IEEE Trans Med Imaging. 2022 Aug;41(8):2118-2129. doi: 10.1109/TMI.2022.3156868. Epub 2022 Aug 1.
High angular resolution diffusion imaging (HARDI) is a type of diffusion magnetic resonance imaging (dMRI) that measures diffusion signals on a sphere in q-space. It has been widely used in data acquisition for human brain structural connectome analysis. To more accurately estimate the structural connectome, dense samples in q-space are often acquired, potentially resulting in long scanning times and logistical challenges. This paper proposes a statistical method to select q-space directions optimally and estimate the local diffusion function from sparse observations. The proposed approach leverages relevant historical dMRI data to calculate a prior distribution to characterize local diffusion variability in each voxel in a template space. For a new subject to be scanned, the priors are mapped into the subject-specific coordinate and used to help select the best q-space samples. Simulation studies demonstrate big advantages over the existing HARDI sampling and analysis framework.
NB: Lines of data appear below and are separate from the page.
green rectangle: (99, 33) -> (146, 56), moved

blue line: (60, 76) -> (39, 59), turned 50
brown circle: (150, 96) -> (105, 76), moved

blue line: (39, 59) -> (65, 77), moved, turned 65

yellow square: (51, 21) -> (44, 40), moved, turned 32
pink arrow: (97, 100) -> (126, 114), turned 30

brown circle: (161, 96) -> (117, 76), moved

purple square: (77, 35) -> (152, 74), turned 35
We also applied the proposed method to the Human Connectome Project data and a dataset of aging adults with mild cognitive impairment. The results indicate that with very few q-space samples (e.g., 15 or 20), we can recover structural brain networks comparable to the ones estimated from 60 or more diffusion directions with the existing methods.
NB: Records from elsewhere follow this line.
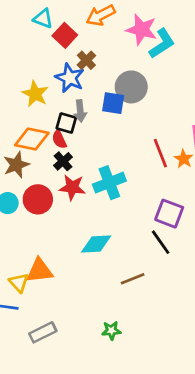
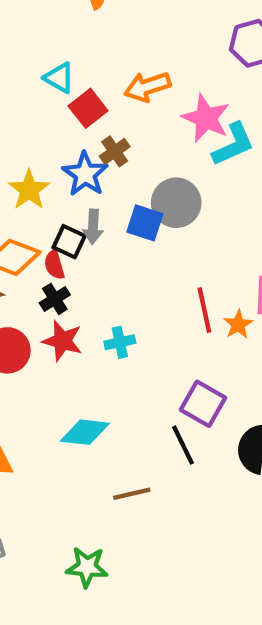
cyan cross: (109, 183) -> (120, 342), size x0.6
green star: (111, 331) -> (87, 567), size x1.4

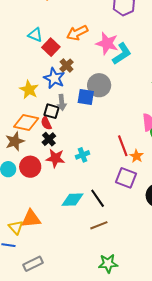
red line: (204, 310) -> (123, 146), moved
orange star: (238, 325) -> (136, 156), moved
black line: (183, 445) -> (98, 198), moved
green star: (87, 567) -> (108, 263), moved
高角度分辨率扩散成像(HARDI)是一种扩散磁共振成像(dMRI),它在 q 空间的球体上测量扩散信号。它已广泛应用于人类大脑结构连接组分析的数据采集。为了更准确地估计结构连接组,通常在 q 空间中采集密集的样本,这可能导致扫描时间长和物流方面的挑战。本文提出了一种统计方法,从稀疏观测中选择 q 空间方向并估计局部扩散函数。该方法利用相关的历史 dMRI 数据来计算先验分布,以描述模板空间中每个体素的局部扩散变异性。对于要扫描的新个体,将先验映射到个体特定的坐标,并用于帮助选择最佳的 q 空间样本。模拟研究表明,该方法比现有的 HARDI 采样和分析框架有很大的优势。我们还将该方法应用于人类连接组计划数据和轻度认知障碍的老年人大数据集。结果表明,使用很少的 q 空间样本(例如 15 或 20 个),我们可以恢复与现有方法从 60 个或更多扩散方向估计的结构脑网络相当的网络。